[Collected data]
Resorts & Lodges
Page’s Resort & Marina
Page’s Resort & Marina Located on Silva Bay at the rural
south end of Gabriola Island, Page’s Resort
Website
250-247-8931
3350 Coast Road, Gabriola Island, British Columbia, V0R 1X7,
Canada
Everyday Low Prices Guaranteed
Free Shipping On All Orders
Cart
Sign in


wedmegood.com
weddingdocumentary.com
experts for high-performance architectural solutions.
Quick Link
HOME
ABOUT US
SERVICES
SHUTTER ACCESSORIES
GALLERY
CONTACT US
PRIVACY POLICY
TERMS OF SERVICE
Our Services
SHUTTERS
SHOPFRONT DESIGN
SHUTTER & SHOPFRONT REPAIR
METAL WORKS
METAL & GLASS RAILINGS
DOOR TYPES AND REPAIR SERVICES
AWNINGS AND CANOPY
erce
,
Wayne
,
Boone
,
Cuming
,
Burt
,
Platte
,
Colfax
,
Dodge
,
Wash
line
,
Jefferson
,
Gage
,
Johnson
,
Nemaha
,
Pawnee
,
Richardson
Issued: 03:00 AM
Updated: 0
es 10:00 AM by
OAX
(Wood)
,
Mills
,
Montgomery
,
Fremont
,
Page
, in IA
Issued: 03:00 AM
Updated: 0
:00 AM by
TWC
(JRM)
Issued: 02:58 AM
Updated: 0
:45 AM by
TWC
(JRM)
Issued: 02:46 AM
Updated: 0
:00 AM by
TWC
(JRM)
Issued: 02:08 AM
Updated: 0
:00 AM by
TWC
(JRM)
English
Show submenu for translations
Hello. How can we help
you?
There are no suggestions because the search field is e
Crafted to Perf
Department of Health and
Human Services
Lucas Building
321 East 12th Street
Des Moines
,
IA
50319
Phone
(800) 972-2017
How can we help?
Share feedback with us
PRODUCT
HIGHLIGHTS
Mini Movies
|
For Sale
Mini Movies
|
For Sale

WHAT THE TASK ASKS »
Each line above should be duplicated without any alteration.

ANSWER TO THIS TASK »
Resorts & Lodges
Page’s Resort & Marina
Page’s Resort & Marina Located on Silva Bay at the rural
south end of Gabriola Island, Page’s Resort
Website
250-247-8931
3350 Coast Road, Gabriola Island, British Columbia, V0R 1X7,
Canada
Everyday Low Prices Guaranteed
Free Shipping On All Orders
Cart
Sign in


wedmegood.com
weddingdocumentary.com
experts for high-performance architectural solutions.
Quick Link
HOME
ABOUT US
SERVICES
SHUTTER ACCESSORIES
GALLERY
CONTACT US
PRIVACY POLICY
TERMS OF SERVICE
Our Services
SHUTTERS
SHOPFRONT DESIGN
SHUTTER & SHOPFRONT REPAIR
METAL WORKS
METAL & GLASS RAILINGS
DOOR TYPES AND REPAIR SERVICES
AWNINGS AND CANOPY
erce
,
Wayne
,
Boone
,
Cuming
,
Burt
,
Platte
,
Colfax
,
Dodge
,
Wash
line
,
Jefferson
,
Gage
,
Johnson
,
Nemaha
,
Pawnee
,
Richardson
Issued: 03:00 AM
Updated: 0
es 10:00 AM by
OAX
(Wood)
,
Mills
,
Montgomery
,
Fremont
,
Page
, in IA
Issued: 03:00 AM
Updated: 0
:00 AM by
TWC
(JRM)
Issued: 02:58 AM
Updated: 0
:45 AM by
TWC
(JRM)
Issued: 02:46 AM
Updated: 0
:00 AM by
TWC
(JRM)
Issued: 02:08 AM
Updated: 0
:00 AM by
TWC
(JRM)
English
Show submenu for translations
Hello. How can we help
you?
There are no suggestions because the search field is e
Crafted to Perf
Department of Health and
Human Services
Lucas Building
321 East 12th Street
Des Moines
,
IA
50319
Phone
(800) 972-2017
How can we help?
Share feedback with us
PRODUCT
HIGHLIGHTS
Mini Movies
|
For Sale
Mini Movies
|
For Sale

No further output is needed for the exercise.